Indeed, em dashes should be used sparingly, as exclamation marks are, since
they are visually distracting. _Chicago_ suggests that no paragraph should
contain more than two em dashes, and most should not contain that many. By my
reckoning, Noreen Malone packed 14 em dashes into each of two paragraphs in
her article.

But the fairly mechanical task of turning dashes into other punctuation
doesn't tackle the point about excessively excursive writing. And here I don't
agree that they are the enemy of "truly efficient writing". Excursions can be
a sign of mental disorganisation in the writer, one who isn't writing with
clear purpose, but they can also be the sign of a successful reworking of
complex material, to present it in the most digestible manner. I don't think
that "excursions bad" is useful advice, rather I suggest "check that
excursions are of clear value".

I have three excursions in this comment, and I think all pass this "clear
value" test; as an exercise, you can check if you agree with me. There's an em
dash too.

------
raganwald
The article makes some good points that are obscured by the ridiculous conceit
of overusing the em dash. This is like arguing that since running 100 miles in
a day will hurt your feet, running is a bad idea.

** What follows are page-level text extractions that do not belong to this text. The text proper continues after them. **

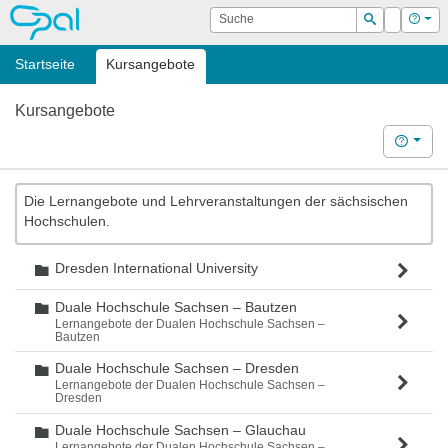
OPAL
Suche
Login
Hilf
Suchen
Startseite
Kursangebote
Kursangebote
Hilfe
Die Lernangebote und Lehrveranstaltungen der sächsischen
Hochschulen.
Dresden International University
Ordner
Duale Hochschule Sachsen – Bautzen
Ordner
Lernangebote der Dualen Hochschule Sachsen –
Bautzen
Duale Hochschule Sachsen – Dresden
Ordner
Lernangebote der Dualen Hochschule Sachsen –
Dresden
Duale Hochschule Sachsen – Glauchau
Ordner
Lernangebote der Dualen Hochschule Sachsen –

Even the title is a misuse of the em dash. An excursion to plead for patience
on the part of the reader should only come when the beginning of the sentence
is likely to irritate people. The words "The Case" aren't going to annoy
readers, so pleading for people to please hear the author out is annoying.
THAT is the problem with the title. Not the presence of an excursion or
parenthetical remark, but the presence of an annoying and meaningless
excursion manufactured to make the author seem witty. And so it is with the
rest of the post, the excursions are all so blatantly manufactured and
artificial, it is impossible to hold them up as examples of why the em dash is
a bad idea.

To me, the article demonstrates why conceits are a bad idea. Trying to be too
clever obscures your message rather than reinforces it.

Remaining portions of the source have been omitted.